Concept Graph & Resume using Claude 3 Opus | Chat GPT4o | Llama 3:
Resume:
1.- Harnessing AI for good requires deep engagement and collaboration between AI experts, domain experts, government, industry, academia and civil society.
2.- Models of engagement vary and require custom tailoring for each application.
3.- Success requires coalitions around expertise, infrastructure, and data. Expertise helps select problems, identify pain points and understand possibilities.
4.- Existing infrastructure and human resources in domains can often be leveraged, along with access to hidden data streams and sets.
5.- "AI" refers to many different sub-disciplines and methods like vision, speech, planning, robotics etc. which must all be considered for solutions.
6.- A useful perspective is the pipeline from sense data to probability distributions to actions, then considering the value of additional data.
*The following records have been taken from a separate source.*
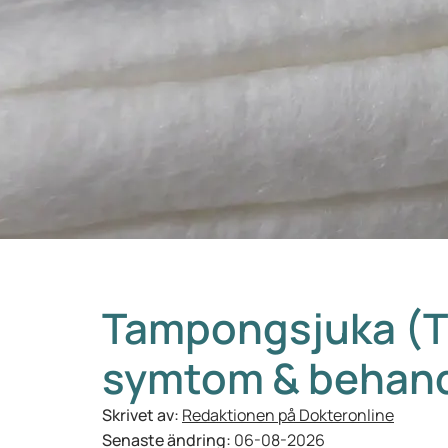
Tampongsjuka (TS
symtom & behand
Skrivet av:
Redaktionen på Dokteronline
Senaste ändring:
06-08-2026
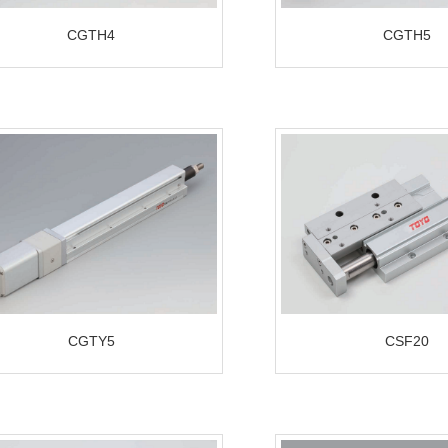
CGTH4
CGTH5
CGTY5
CSF20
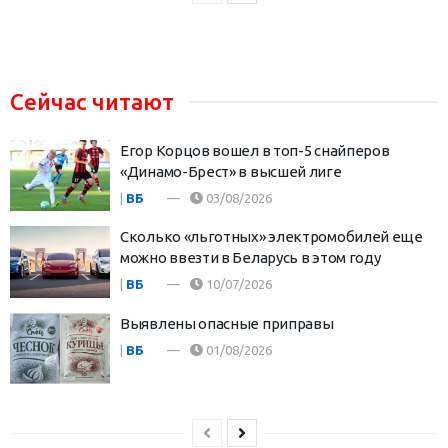
Сейчас читают
Егор Корцов вошел в топ-5 снайперов
«Динамо-Брест» в высшей лиге
|
ВБ
03/08/2026
Сколько «льготных» электромобилей еще
можно ввезти в Беларусь в этом году
|
ВБ
10/07/2026
Выявлены опасные приправы
|
ВБ
01/08/2026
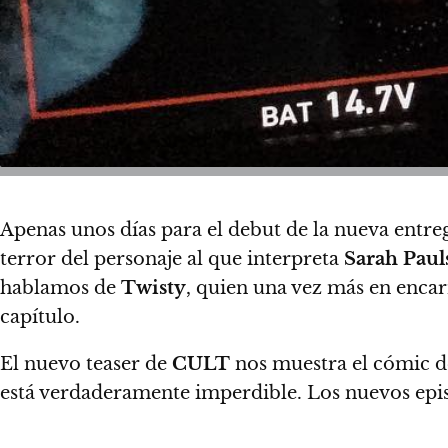
Apenas unos días para el debut de la nueva entr
terror del personaje al que interpreta
Sarah Paul
hablamos de
Twisty
, quien una vez más en enc
capítulo.
El nuevo teaser de
CULT
nos muestra el cómic d
está verdaderamente imperdible. Los nuevos epis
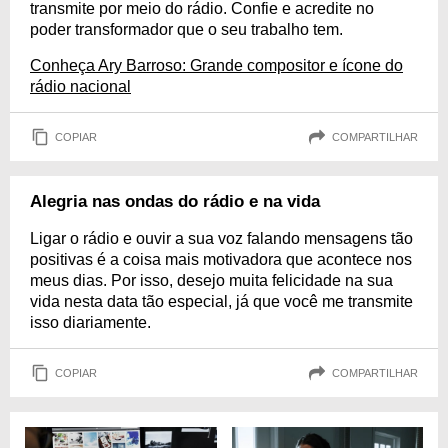
transmite por meio do rádio. Confie e acredite no
poder transformador que o seu trabalho tem.
Conheça Ary Barroso: Grande compositor e ícone do
rádio nacional
COPIAR
COMPARTILHAR
Alegria nas ondas do rádio e na vida
Ligar o rádio e ouvir a sua voz falando mensagens tão
positivas é a coisa mais motivadora que acontece nos
meus dias. Por isso, desejo muita felicidade na sua
vida nesta data tão especial, já que você me transmite
isso diariamente.
COPIAR
COMPARTILHAR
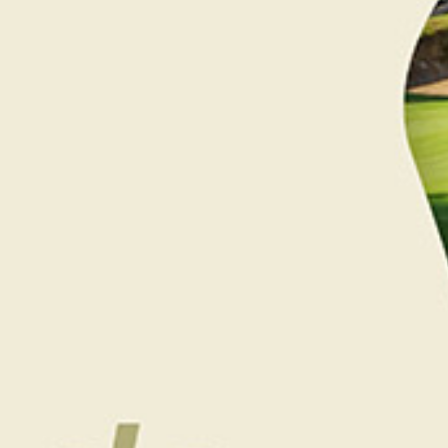
TÉLECHARGEZ LE BULLETIN D’INSCRIPTION OPEN
DES THERMES MARINS 2026
du Mercredi 19 au Dimanche 23 Aout 2026
Formule de jeu : Simple Stableford/Strokeplay
Mercredi 19 août
: Concours de
Par 3
en shotgun
(parcours 9 trous)
Du jeudi 20 au dimanche 23 août
:
Open 4 tours
(parcours 18 trous)
Dimanche 23 Aout : Initiation Golf
Les inscriptions pour l’Open des Thermes Marins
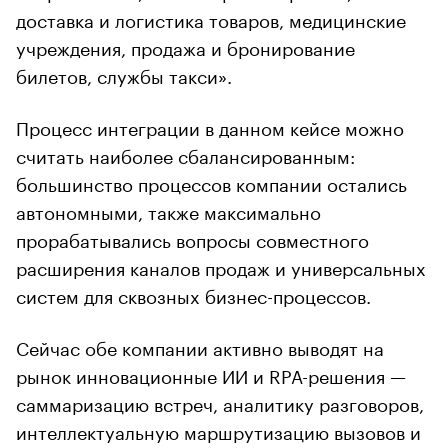
доставка и логистика товаров, медицинские
учреждения, продажа и бронирование
билетов, службы такси».
Процесс интеграции в данном кейсе можно
считать наиболее сбалансированным:
большинство процессов компании остались
автономными, также максимально
прорабатывались вопросы совместного
расширения каналов продаж и универсальных
систем для сквозных бизнес-процессов.
Сейчас обе компании активно выводят на
рынок инновационные ИИ и RPA-решения —
саммаризацию встреч, аналитику разговоров,
интеллектуальную маршрутизацию вызовов и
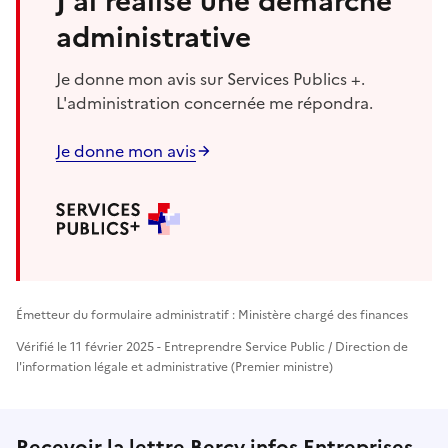
J'ai réalisé une démarche
administrative
Je donne mon avis sur Services Publics +.
L'administration concernée me répondra.
Je donne mon avis
Émetteur du formulaire administratif : Ministère chargé des finances
Vérifié le 11 février 2025 - Entreprendre Service Public / Direction de
l'information légale et administrative (Premier ministre)
Recevoir la lettre Bercy infos Entreprises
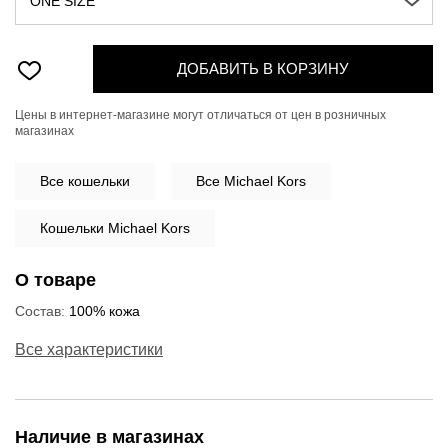
ONE SIZE
ДОБАВИТЬ В КОРЗИНУ
Цены в интернет-магазине могут отличаться от цен в розничных
магазинах
Все
кошельки
Все Michael Kors
Кошельки Michael Kors
О товаре
Состав:
100% кожа
Все характеристики
Наличие в магазинах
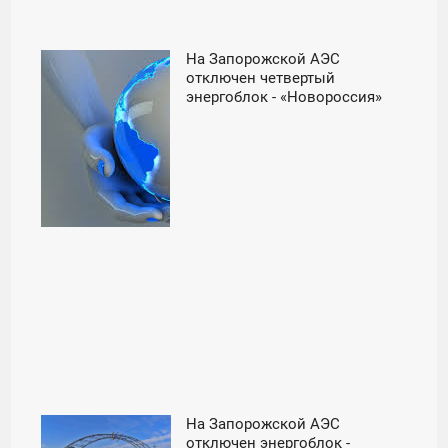
На Запорожской АЭС
12:00
отключен четвертый
энергоблок - «Новороссия»
СУББОТА
На Запорожской АЭС
11:01
отключен энергоблок -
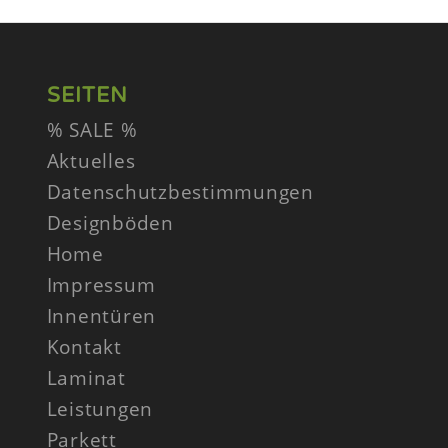
SEITEN
% SALE %
Aktuelles
Datenschutzbestimmungen
Designböden
Home
Impressum
Innentüren
Kontakt
Laminat
Leistungen
Parkett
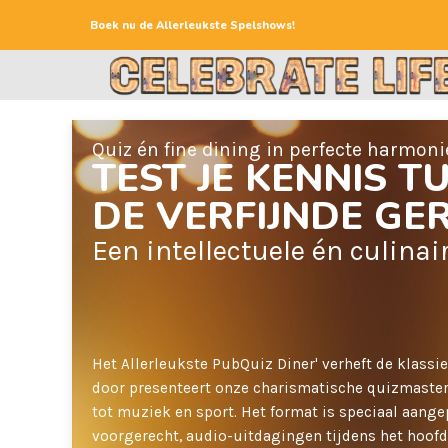
Boek nu de Allerleukste Spelshows!
Quiz én fine dining in perfecte harmoni
TEST JE KENNIS T
DE VERFIJNDE G
Een intellectuele én culinai
Het Allerleukste PubQuiz Diner' verheft de klass
door presenteert onze charismatische quizmaste
tot muziek en sport. Het format is speciaal aange
voorgerecht, audio-uitdagingen tijdens het hoofd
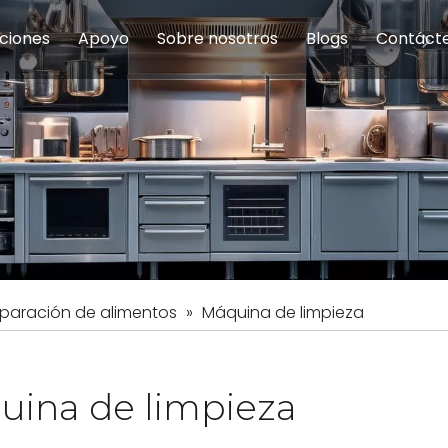
ciones
Apoyo
Sobre nosotros
Blogs
Contáct
na modulares
uelas y educación
Servicio
Equipos de Concesión
Introducción de la empresa
Comedor del personal
Preguntas fre
Equipo de
Hist
eles
Equipo de preparación de alimentos
Equipo de panadería
Restaurante y comida rápid
Equipo de
Equipos de fabricación de acero inoxidable
paración de alimentos
»
Máquina de limpieza
uina de limpieza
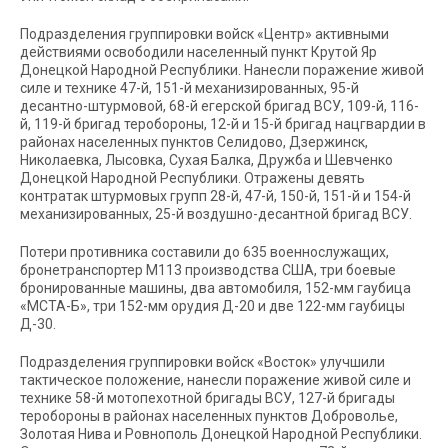
Подразделения группировки войск «Центр» активными
действиями освободили населенный пункт Крутой Яр
Донецкой Народной Республики. Нанесли поражение живой
силе и технике 47-й, 151-й механизированных, 95-й
десантно-штурмовой, 68-й егерской бригад ВСУ, 109-й, 116-
й, 119-й бригад теробороны, 12-й и 15-й бригад нацгвардии в
районах населенных пунктов Селидово, Дзержинск,
Николаевка, Лысовка, Сухая Балка, Дружба и Шевченко
Донецкой Народной Республики. Отражены девять
контратак штурмовых групп 28-й, 47-й, 150-й, 151-й и 154-й
механизированных, 25-й воздушно-десантной бригад ВСУ.
Потери противника составили до 635 военнослужащих,
бронетранспортер М113 производства США, три боевые
бронированные машины, два автомобиля, 152-мм гаубица
«МСТА-Б», три 152-мм орудия Д-20 и две 122-мм гаубицы
Д-30.
Подразделения группировки войск «Восток» улучшили
тактическое положение, нанесли поражение живой силе и
технике 58-й мотопехотной бригады ВСУ, 127-й бригады
теробороны в районах населенных пунктов Доброволье,
Золотая Нива и Ровнополь Донецкой Народной Республики.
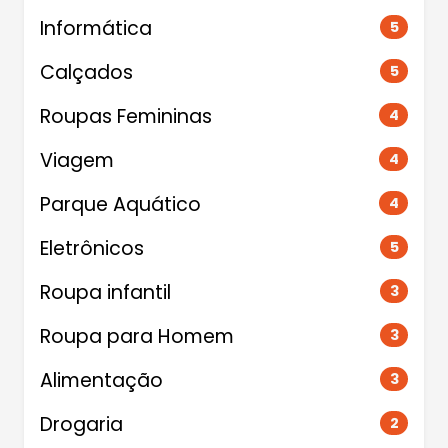
Informática
5
Calçados
5
Roupas Femininas
4
Viagem
4
Parque Aquático
4
Eletrônicos
5
Roupa infantil
3
Roupa para Homem
3
Alimentação
3
Drogaria
2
7.- Applications often involve decision support and human-computer collaboration rather than full automation.
8.- Cholera is an example high-payoff area, where AI models predicting outbreaks could optimize hydration therapy and vaccine distribution, saving lives.
9.- Predictive models using heterogeneous data provide critical insights for optimal infrastructure and resource allocation that reactive approaches lack.
10.- Incredible data assets often already exist if we look for them, e.g. using airplanes as weather sensors via flight tracking data.
11.- A cloud service was built showing live updated wind maps based on leveraging existing flight tracking data from the FAA.
12.- Cell phone call patterns after the 2008 Rwanda earthquake were used to predict the epicenter location within 17km.
13.- Disruptions in call density patterns over time and space can indicate areas needing assistance after disasters.
14.- Decision-theoretic planning models can triage where to send limited surveillance/assistance resources given uncertain inferences of need.
15.- The AI community should build shared data resources through coalitions of governments, private sector and civil society.
16.- Experiences and best practices with data and infrastructure should be widely shared.
17.- Much can be done with existing AI methods, but it requires deep engagement with domain experts to understand opportunities for impact.
18.- There is no cookie cutter approach - models must be iterated and tailored for each application and domain.
19.- Turning lab successes into real-world services is challenging and requires working with many stakeholders to understand how inferences are used.
20.- Healthcare is an example domain where AI progress has been shockingly slow in translating from lab to real-world use.
21.- Real-world challenges involve human factors, ergonomics, and the realities of existing workflows that must be deeply understood and accommodated.
22.- Ideas that seem mature in the lab often turn out to be premature or ill-suited for messy real-world contexts without adaptation.
23.- Convincing entrenched industries to adopt new AI technologies can be very challenging even when there are clear benefits.
24.- A long process of curation, iteration and working with stakeholders is needed to really make AI work in each application area.
25.- Speaker wishes he could have attended the full AI for Good week but had to be in the US.
26.- Talk was delivered remotely at 4:55am from Seattle, just after speaker arrived there from Washington DC.
27.- Examples given aimed to illustrate some key challenges and opportunities in harnessing AI for societal benefit.
28.- Engaging governments and industries to adopt beneficial AI solutions remains a major challenge for the field.
29.- The current panel resonated with the key challenges discussed around convincing stakeholders to harness AI capabilities.
30.- Speaker appreciated the opportunity to share thoughts and examples with the AI for Good community despite the early hour.